* Activity:
Go through the data and count the lines holding the string "alla". Write only the number.

▶

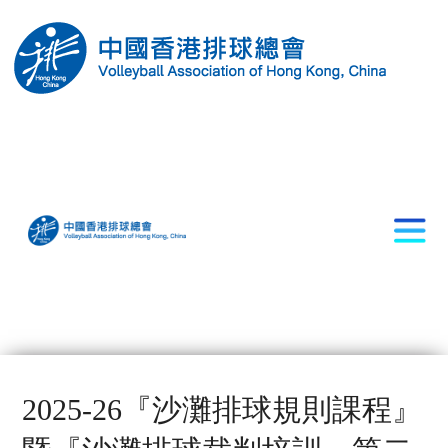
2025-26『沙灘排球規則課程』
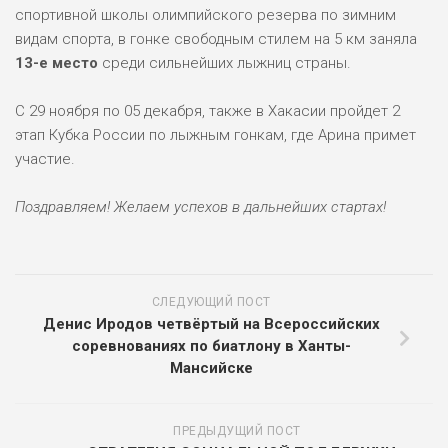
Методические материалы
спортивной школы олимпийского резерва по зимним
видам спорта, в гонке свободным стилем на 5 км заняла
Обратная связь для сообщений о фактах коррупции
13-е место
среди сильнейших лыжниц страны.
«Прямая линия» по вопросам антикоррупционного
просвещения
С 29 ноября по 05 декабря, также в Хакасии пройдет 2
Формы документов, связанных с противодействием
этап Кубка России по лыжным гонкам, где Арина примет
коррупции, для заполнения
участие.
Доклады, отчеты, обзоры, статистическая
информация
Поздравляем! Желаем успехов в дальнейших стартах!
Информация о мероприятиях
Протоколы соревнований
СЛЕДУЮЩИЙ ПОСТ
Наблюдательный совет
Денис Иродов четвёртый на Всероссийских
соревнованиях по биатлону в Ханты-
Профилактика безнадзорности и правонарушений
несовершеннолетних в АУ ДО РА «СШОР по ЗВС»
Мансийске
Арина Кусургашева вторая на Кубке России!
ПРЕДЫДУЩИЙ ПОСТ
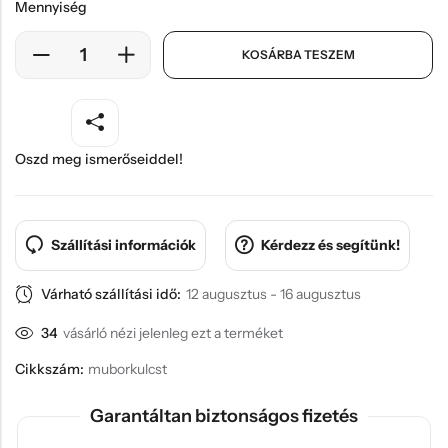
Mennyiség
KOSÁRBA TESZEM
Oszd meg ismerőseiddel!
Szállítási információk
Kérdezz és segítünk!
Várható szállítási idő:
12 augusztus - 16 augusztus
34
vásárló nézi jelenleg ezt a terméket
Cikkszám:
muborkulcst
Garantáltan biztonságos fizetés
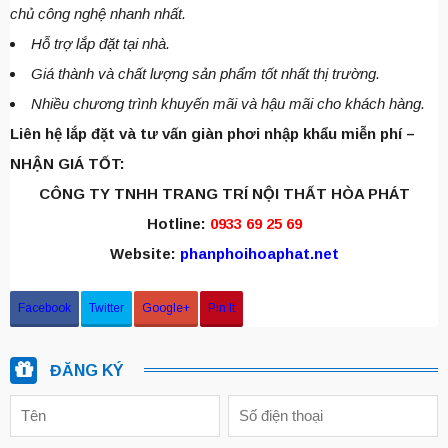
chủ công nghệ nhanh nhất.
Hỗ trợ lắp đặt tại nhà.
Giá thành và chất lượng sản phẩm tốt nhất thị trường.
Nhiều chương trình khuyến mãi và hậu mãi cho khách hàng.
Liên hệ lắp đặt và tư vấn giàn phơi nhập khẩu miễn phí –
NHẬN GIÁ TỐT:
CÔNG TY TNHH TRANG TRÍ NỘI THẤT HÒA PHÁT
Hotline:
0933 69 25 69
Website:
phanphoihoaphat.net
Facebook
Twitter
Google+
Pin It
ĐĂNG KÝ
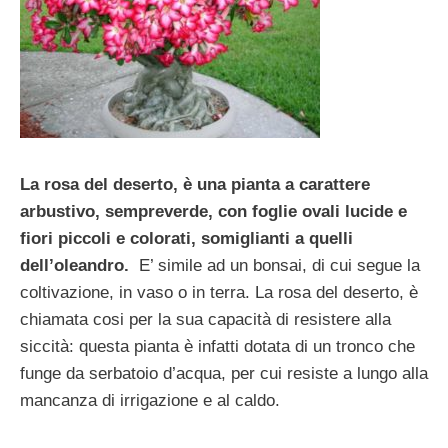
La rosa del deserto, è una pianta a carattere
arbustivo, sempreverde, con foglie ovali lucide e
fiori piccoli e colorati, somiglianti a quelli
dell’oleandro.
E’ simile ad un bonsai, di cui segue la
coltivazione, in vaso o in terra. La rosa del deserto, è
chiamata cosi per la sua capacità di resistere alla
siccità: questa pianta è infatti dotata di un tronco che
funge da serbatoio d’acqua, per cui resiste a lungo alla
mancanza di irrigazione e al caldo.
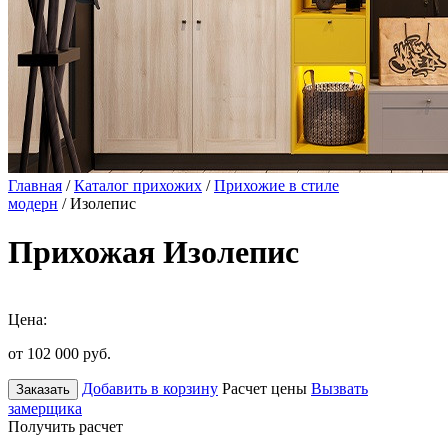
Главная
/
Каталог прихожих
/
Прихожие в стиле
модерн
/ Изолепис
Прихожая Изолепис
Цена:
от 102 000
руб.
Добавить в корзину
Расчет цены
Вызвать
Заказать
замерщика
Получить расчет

◀

* Written answer:
2